I first became interested in children's books as a child and particularly as an only child growing up largely in the company of indulgent adults. Books were a way of escaping from having to spend too much time talking to grown-ups, and a way of interacting with all things imaginative and of interest to children.
Early favourites were Just So Stories and in particular The Elephant's Child. I can still hear my father rolling his "Rs" dramatically: "Go to the banks of the great grey-green, greasy Limpopo River, all set about with fever-trees, and find out" as he read the story over and over to me at bedtime. Children love repetition. Other first loves were Wind in The Willows, Noddy, Alice in Wonderland, Through the Looking Glass (I can still recite Jabberwocky without prompts), Hilaire Belloc's Cautionary Verses and the wonderful, creepily illustrated National Nursery Rhymes for which the Dalziel brothers provided illustrations that became the stuff of nightmares for me. In particular the engraving of The Spider and the Fly...
They do say that the best gift one can give a child educationally is to read aloud to the child, and I would definitely second that premise. Of course time went on, and I learned to read by myself.
The family moved down to the Sussex coast in order to escape the constant coughs and colds exacerbated by the poor air quality in 1960s London. I was in seventh heaven, I got to live right by the sea, all year round. We moved down in the winter of 1963 and I was amazed to find that the sea was frozen in parts and there were icicles on the breakwaters. There was something quite magical about our village. It was all very neat and tidy, with shops, a duck pond, and lots of thatched roofs. What I didn't realise at the time was that it was "fake" in the sense that it had been built entirely in the 1930s, as a 'Garden Village'; the original village had been subsumed by the sea back in Victorian times.
You could see traces of the old village when the tide went out, and this added to the strangeness and magical atmosphere of the place. It was not long before I discovered Enid Blyton's books for older children, which I consumed with a vengeance. Inspired by Enid, a small gang of us would go on endless expeditions through people's back gardens, village ditches, farmer's yards, always hoping we would find treasure or a mystery to solve. We did unearth a wooden crate once, which held out hope, but it was empty.
Enid Blyton and other authors such as Edith Nesbit, Eve Garnett, C.S. Lewis, P.L. Travers and Mary Norton, continued to inspire, educate and spike my imagination until I came down to earth with a bump. Blyton's Malory Towers and St. Clare's school series were favourites and I could not wait to go off to boarding school as a result of reading these. However, I soon realised that the real thing was a bit more challenging than Blyton had portrayed. I don't think Blyton herself ever went away to school so there were lots of aspects of boarding school life of which she knew very little. Suffice it to say that I never read any more school stories from that point onwards.
Childish books were left behind, then, but never completely. I kept as many of my books as I could for as long as I could protect them from my mother's tidying instincts. She threw away dust jackets with gay abandon because "we don't want the place looking like a bookshop, do we dear?". Later in life, when I became a bookseller, she would ask "haven't you got enough books now, dear?". She never really got it, bless her.

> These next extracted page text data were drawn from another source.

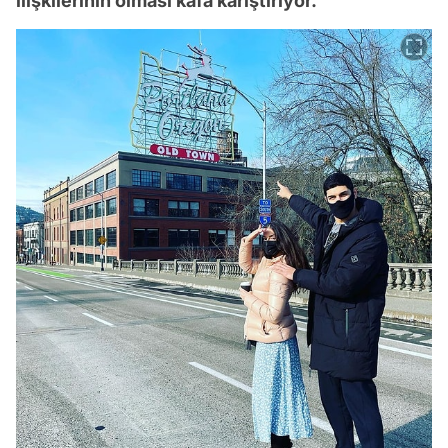
ilişkilerinin olması kafa karıştırıyor.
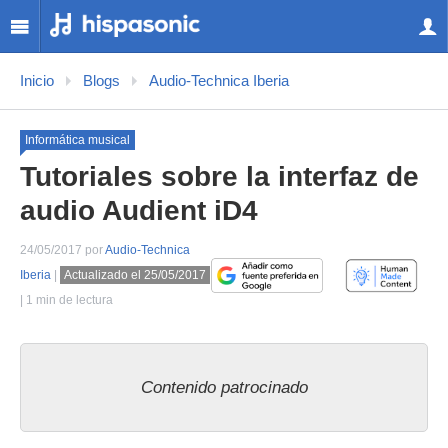
Inicio
Blogs
Audio-Technica Iberia
Informática musical
Tutoriales sobre la interfaz de
audio Audient iD4
24/05/2017 por
Audio-Technica
Iberia
|
Actualizado el 25/05/2017
| 1 min de lectura
Contenido patrocinado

So, I think it was always in the stars that I would become a bookseller, mainly specialising in children's books. The feel, the smell and the look of them is Proustian and the quality and range of material available for a collector is huge. Over 30 years, the way people collect children's books has changed. Today you would not find that many collectors who would try to amass All 800 plus books written by Enid Blyton, they would rather just go for the more obvious series, Famous Five, Secret Seven etc. This is the case with other authors as well, which is a shame as the appeal of collecting becomes more aesthetic and less academic.
Obviously, a lot of this is probably to do with the rising prices of first editions and copies of books in pristine condition, coupled with the fact that many people live in much smaller houses these days, where space for books is definitely at a premium. However, the love for the printed, physical object prevails and many books continue to outlive their makers and owners for hundreds of years. Long may that continue.